Chief among those issues is the fact that the cattle industry is a different business today than a generation or two ago, he says. “There obviously have been lots of changes in the financial requirements for younger producers,” he says. What’s more, the average age of beef cattle producers is among the oldest of all ag producers and they’re all getting older.
In short, young producers, especially those looking to break into the business without the benefit of an estate plan or a marriage license, have some significant hurdles to overcome—hurdles that often are too high to climb.
Peel talks to a lot of ranchers, not just in Oklahoma but across the country. “When those guys talk to me about the fact that there are no young producers out there, my retort back is ‘You guys have all the equity.
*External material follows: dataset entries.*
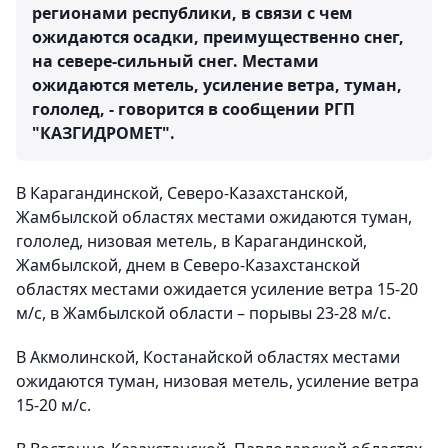
регионами республики, в связи с чем
ожидаются осадки, преимущественно снег,
на севере-сильный снег. Местами
ожидаются метель, усиление ветра, туман,
гололед, - говорится в сообщении РГП
"КАЗГИДРОМЕТ".
В Карагандинской, Северо-Казахстанской,
Жамбылской областях местами ожидаются туман,
гололед, низовая метель, в Карагандинской,
Жамбылской, днем в Северо-Казахстанской
областях местами ожидается усиление ветра 15-20
м/с, в Жамбылской области – порывы 23-28 м/с.
В Акмолинской, Костанайской областях местами
ожидаются туман, низовая метель, усиление ветра
15-20 м/с.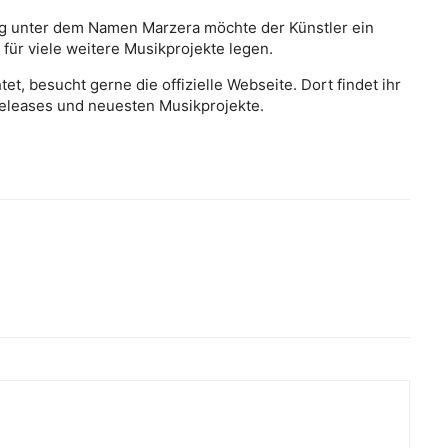
hung unter dem Namen Marzera möchte der Künstler ein
für viele weitere Musikprojekte legen.
, besucht gerne die offizielle Webseite. Dort findet ihr
Releases und neuesten Musikprojekte.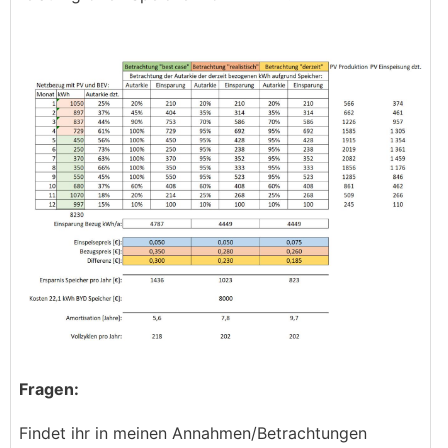
Fragen:
Findet ihr in meinen Annahmen/Betrachtungen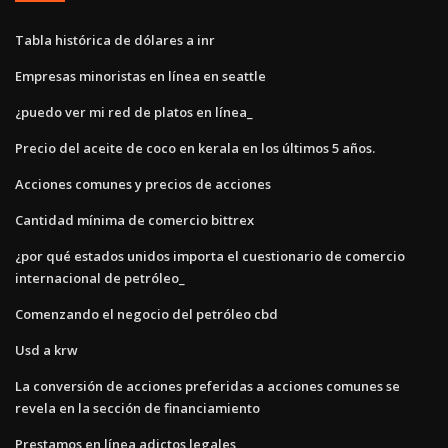
Tabla histórica de dólares a inr
Empresas minoristas en línea en seattle
¿puedo ver mi red de platos en línea_
Precio del aceite de coco en kerala en los últimos 5 años.
Acciones comunes y precios de acciones
Cantidad mínima de comercio bittrex
¿por qué estados unidos importa el cuestionario de comercio
internacional de petróleo_
Comenzando el negocio del petróleo cbd
Usd a krw
La conversión de acciones preferidas a acciones comunes se
revela en la sección de financiamiento
Prestamos en línea adictos legales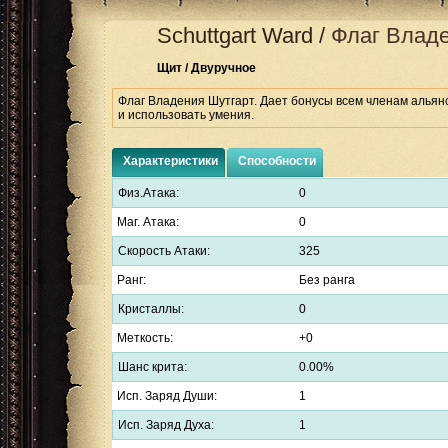
Schuttgart Ward
/
Флаг Владе
Щит / Двуручное
Флаг Владения Шутгарт. Дает бонусы всем членам альянс
и использовать умения.
Характеристики
Способности
Физ.Атака:
0
Маг. Атака:
0
Скорость Атаки:
325
Ранг:
Без ранга
Кристаллы:
0
Меткость:
+0
Шанс крита:
0.00%
Исп. Заряд Души:
1
Исп. Заряд Духа:
1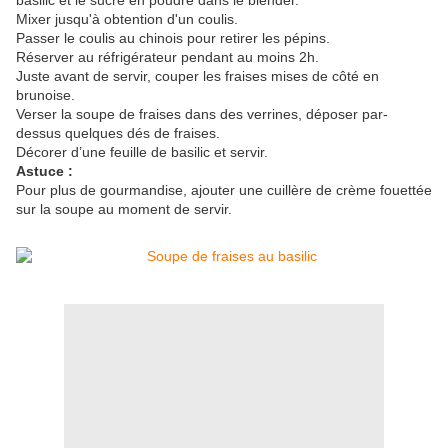
basilic et le sucre en poudre dans le blender.
Mixer jusqu'à obtention d'un coulis.
Passer le coulis au chinois pour retirer les pépins.
Réserver au réfrigérateur pendant au moins 2h.
Juste avant de servir, couper les fraises mises de côté en
brunoise.
Verser la soupe de fraises dans des verrines, déposer par-
dessus quelques dés de fraises.
Décorer d’une feuille de basilic et servir.
Astuce :
Pour plus de gourmandise, ajouter une cuillère de crème fouettée
sur la soupe au moment de servir.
You’re going to have to be part of the solution, not just complain about the problem.’”
A generation or two ago, a young person could go to the bank and borrow what he needed to get set up in the cattle business. “That’s not going to work today,” Peel says. “So we have a number of challenges about being a bit more creative in financing.”
That will require a willingness to tackle problems from new and different perspectives, and a willingness to think about problems in new and different ways, he says. “There are alternatives out there for alternative financing arrangements that we haven’t done. It hasn’t been our culture, in many cases. But I don’t think we have any choice but to get more creative and get a little more comprehensive in our approach.”
Peel spends much of his time on a college campus. He says there are plenty of young people who want to get into the business but don’t have a family farm or ranch to go home to. “They don’t know how (to get into the business) and, in many cases, they don’t know who (to join) with. But those young people are out there. We have a challenge as an industry to figure out how to do that,” he says.